Breastfeeding and Mixed Feeding Practices in Malawi: Timing, Reasons, Decision Makers, and Child Health Consequences
Food and Nutrition Bulletin
Background. In order to effectively promote exclusive breastfeeding, it is important to first understand who makes child-care and child-feeding decisions, and why those decisions are made; as in most parts of the world, exclusive breastfeeding until 6 months of age is uncommon in Malawi. Objective. To characterize early infant foods in rural northern Malawi, who the decision-makers are, their motivation, and the consequences for child growth, in order to design a more effective program for improved child health and nutrition. Methods. In a rural area of northern Malawi, 160 caregivers of children 6 to 48 months of age were asked to recall the child’s age at introduction of 19 common early infant foods, who decided to introduce the food, and why. The heights and weights of the 160 children were measured. Results. Sixty-five percent of the children were given food in their first month, and only 4% of the children were exclusively breastfed for 6 months. Mzuwula and dawale (two herbal infusions), water, and porridge were common early foods. Grandmothers introduced mzuwula to protect the children from illness; other foods were usu- ally introduced by mothers or grandmothers in response to perceived hunger.
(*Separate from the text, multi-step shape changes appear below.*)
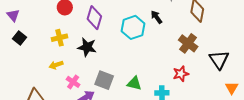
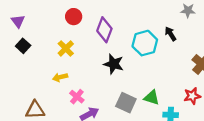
yellow cross: (60, 38) -> (66, 48), turned -35
black star: (87, 47) -> (114, 64), moved
gray square: (104, 80) -> (126, 103), moved
green triangle: (134, 83) -> (152, 98), moved

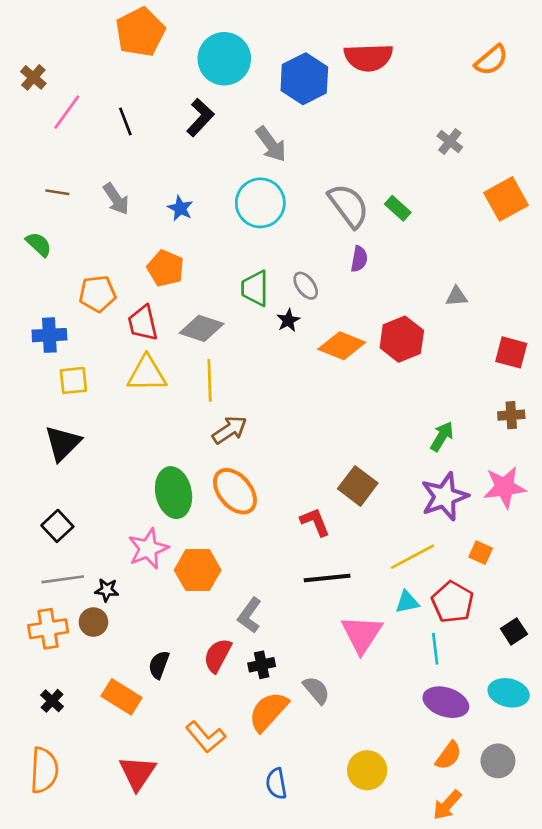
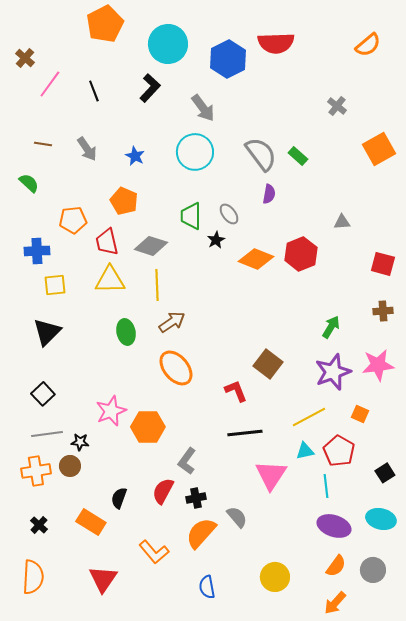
green ellipse: (174, 493) -> (126, 332), moved, size x0.7

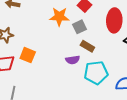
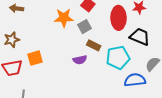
orange square: (28, 55) -> (35, 58), turned -35
cyan pentagon: (96, 73) -> (118, 58), moved

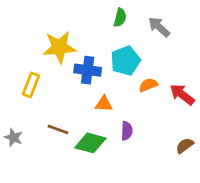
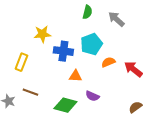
yellow star: (59, 47) -> (42, 34), size x0.7
brown line: (58, 129) -> (30, 92), moved
purple semicircle: (127, 131) -> (92, 96), turned 112

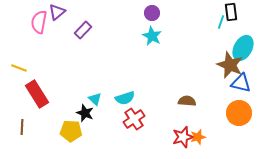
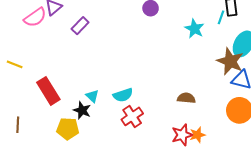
pink semicircle: (39, 22) -> (35, 17), turned -135
cyan star: (152, 36) -> (194, 29), moved
red rectangle: (37, 94) -> (48, 91), moved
The early introduction of porridge and dawale, but not mzuwula, was associated with worse anthropometric status. Mzuwula, which is not associated with poor growth, is usually made with boiled water and given in small amounts. Conversely, porridge, which is associated with poor child growth, is potentially contaminated and is served in larger amounts, which would displace breastmilk. Conclusions. Promoters of exclusive breastfeeding should target their messages to appropriate decision makers and consider targeting foods that are most harm- ful to child growth.